THE BLOG

Are Some Premier League Owners Bringing the Game Into Disrepute?

03/01/2014 16:11 GMT | Updated 05/03/2014 10:59 GMT

This season, more than ever, has seen owners of Premier League sides under intense scrutiny for their media-attracting antics when altering the fabric of a club.

Cardiff City are certainly the biggest example of this as the Bluebirds have been recently involved in a highly-publicised fallout between chairman Vincent Tan and manager Malky Mackay - with disagreements about playing style, money spent this summer, and comments made about 'promised funds' for the January transfer window.

Reports had even suggested that Tan had given his input on team tactics midway through a game. However, there are many more instances of owner interferences most especially in the Premier League. Newcastle United owner Mike Ashley and Chelsea's Roman Abramovich are both renowned for their meddling with transfers and their ruthless hiring and firing approach to managers.

Ashley will be remembered for the publicised manner in which he put Newcastle up for sale at the start of the 2008/09 season, citing how the supporters hounded him out. He ended up staying with the club, and this season hired the controversial Joe Kinnear as director of football who embarrassed the side by getting player and staff names wrong in his first interview.

In 2006, Abramovich famously signed his friend, Andriy Shevchenko, for the club against manager Jose Mourinho's wishes, and it was such actions which saw the pair spectacularly fall out. Mourinho found himself sacked after Shevchenko was a monumental flop in his time at Chelsea - with the side taking a £30million hit on the striker as he was eventually released.
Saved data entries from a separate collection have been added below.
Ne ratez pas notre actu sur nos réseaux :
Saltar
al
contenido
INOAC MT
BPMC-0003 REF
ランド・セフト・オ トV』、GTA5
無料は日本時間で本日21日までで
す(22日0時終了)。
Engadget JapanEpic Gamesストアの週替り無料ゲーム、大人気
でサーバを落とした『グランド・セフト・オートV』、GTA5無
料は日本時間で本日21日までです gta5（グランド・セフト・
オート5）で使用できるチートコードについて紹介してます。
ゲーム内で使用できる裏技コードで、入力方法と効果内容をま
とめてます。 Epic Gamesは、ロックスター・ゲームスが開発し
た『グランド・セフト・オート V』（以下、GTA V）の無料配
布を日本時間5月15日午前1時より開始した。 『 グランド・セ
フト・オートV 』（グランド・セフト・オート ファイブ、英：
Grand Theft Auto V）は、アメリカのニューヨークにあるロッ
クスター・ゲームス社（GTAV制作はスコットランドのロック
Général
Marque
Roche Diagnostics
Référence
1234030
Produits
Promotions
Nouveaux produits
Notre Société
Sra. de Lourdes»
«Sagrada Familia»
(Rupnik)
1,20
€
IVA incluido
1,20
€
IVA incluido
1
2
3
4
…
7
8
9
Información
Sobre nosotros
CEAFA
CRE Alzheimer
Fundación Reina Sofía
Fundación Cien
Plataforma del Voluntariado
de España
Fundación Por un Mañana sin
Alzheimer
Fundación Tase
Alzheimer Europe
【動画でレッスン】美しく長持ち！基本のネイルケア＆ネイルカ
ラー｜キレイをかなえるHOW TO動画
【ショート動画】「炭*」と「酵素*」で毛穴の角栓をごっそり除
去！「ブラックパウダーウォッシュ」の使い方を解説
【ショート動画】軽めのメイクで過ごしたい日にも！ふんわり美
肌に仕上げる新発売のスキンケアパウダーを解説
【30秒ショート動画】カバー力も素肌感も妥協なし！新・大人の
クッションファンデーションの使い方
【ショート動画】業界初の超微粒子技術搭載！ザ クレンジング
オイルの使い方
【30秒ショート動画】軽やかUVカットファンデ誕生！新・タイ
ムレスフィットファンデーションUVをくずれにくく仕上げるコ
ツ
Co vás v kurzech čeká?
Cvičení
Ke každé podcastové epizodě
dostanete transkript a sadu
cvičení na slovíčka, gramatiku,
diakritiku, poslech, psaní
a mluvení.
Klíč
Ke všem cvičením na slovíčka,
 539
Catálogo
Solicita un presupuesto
This season, Hull City have had to deal with their owner Assem Allam seeking out a name change for the newly-promoted Premier League side. Allam even suggested fans who protest his proposals should die.

The negative effect such disputes behind the scenes can have on the side can be disastrous - not to mention highly unethical. The risk club owners are making when selling their side to foreign ownership is clear for all to see. If they're unaware of the history and tradition of the side they're buying, which in itself should've been heavily researched by them, then they'll have no problem in changing the fabric of the club to better its prospect as a business venture. Hardly fair.

Significant investment to be plunged into transfers is why many are excited at the prospect of new ownership, but these rich groups haven't made their money by playing fair. And if their money is on the line, many owners are often ruthless if a return on their investment isn't instantly apparent. Such actions are in danger of bringing the game into disrepute.

25% of the clubs in the Premier League have already sacked their managers this season, and as a result, suggestions have been raised about having a managerial transfer window where coaches can be hired and fired. A strange concept, but one concocted by many like-minded people who are tired of seeing such harsh treatment of managers season after season while the FA and LMA fail to act upon it.

How a manager can sign a long-term deal with a club, but be sacked just months into his job certainly isn't right, and the compensation afforded to them does little to repair their pride and reputation.

Ignorant owners are now at risk of becoming a scourge in the game as a result of their thoughtless actions in proposing changes to the side which supporters don't agree with. The price to pay to have club investment is telling. No more are they just content with plundering money into the side with no input, they want to pull the strings and meddle with the manager's affairs.

It isn't fair that managers work their socks off to make the Premier League great and then they're forced to contend with behind-the-scenes antics which are taking up their own time, while affecting the players too.

Little is done to act as a deterrent to the owners, so they'll continue to be a virus on the side until contract clauses are introduced which will force the owners to refrain from meddling after they buy a club.

More often than not, the people who run a football club are business people who have little knowledge about football prior to taking over, so why they feel they can undermine the manager by giving their own input on matters they have little knowledge on is beyond many.

In the heat of the Cardiff situation, manager Malky Mackay revealed he was in contact with a member of the LMA in order to protect himself from more harsh treatment from owner Vincent Tan, but until the association actively seek out chairmen who are bringing the game into disrepute for unethical antics, it will continue.